+++ Entries shown

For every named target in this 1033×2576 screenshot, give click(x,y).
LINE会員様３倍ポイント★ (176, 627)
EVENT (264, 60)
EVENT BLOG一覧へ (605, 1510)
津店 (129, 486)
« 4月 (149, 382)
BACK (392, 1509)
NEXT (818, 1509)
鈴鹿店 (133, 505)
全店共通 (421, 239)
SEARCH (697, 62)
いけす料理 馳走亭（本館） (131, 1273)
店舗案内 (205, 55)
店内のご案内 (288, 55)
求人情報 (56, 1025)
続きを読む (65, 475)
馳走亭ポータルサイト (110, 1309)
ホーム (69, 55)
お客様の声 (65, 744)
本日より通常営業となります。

++++++

* [What you are asked to do] From the first line to the last, transcribe the data exactly.

* [Exercise answer]
For every named target in this 1033×2576 screenshot, give click(x,y).
LINE会員様３倍ポイント★ (176, 627)
EVENT (264, 60)
EVENT BLOG一覧へ (605, 1510)
津店 (129, 486)
« 4月 (149, 382)
BACK (392, 1509)
NEXT (818, 1509)
鈴鹿店 (133, 505)
全店共通 (421, 239)
SEARCH (697, 62)
いけす料理 馳走亭（本館） (131, 1273)
店舗案内 (205, 55)
店内のご案内 (288, 55)
求人情報 (56, 1025)
続きを読む (65, 475)
馳走亭ポータルサイト (110, 1309)
ホーム (69, 55)
お客様の声 (65, 744)
本日より通常営業となります。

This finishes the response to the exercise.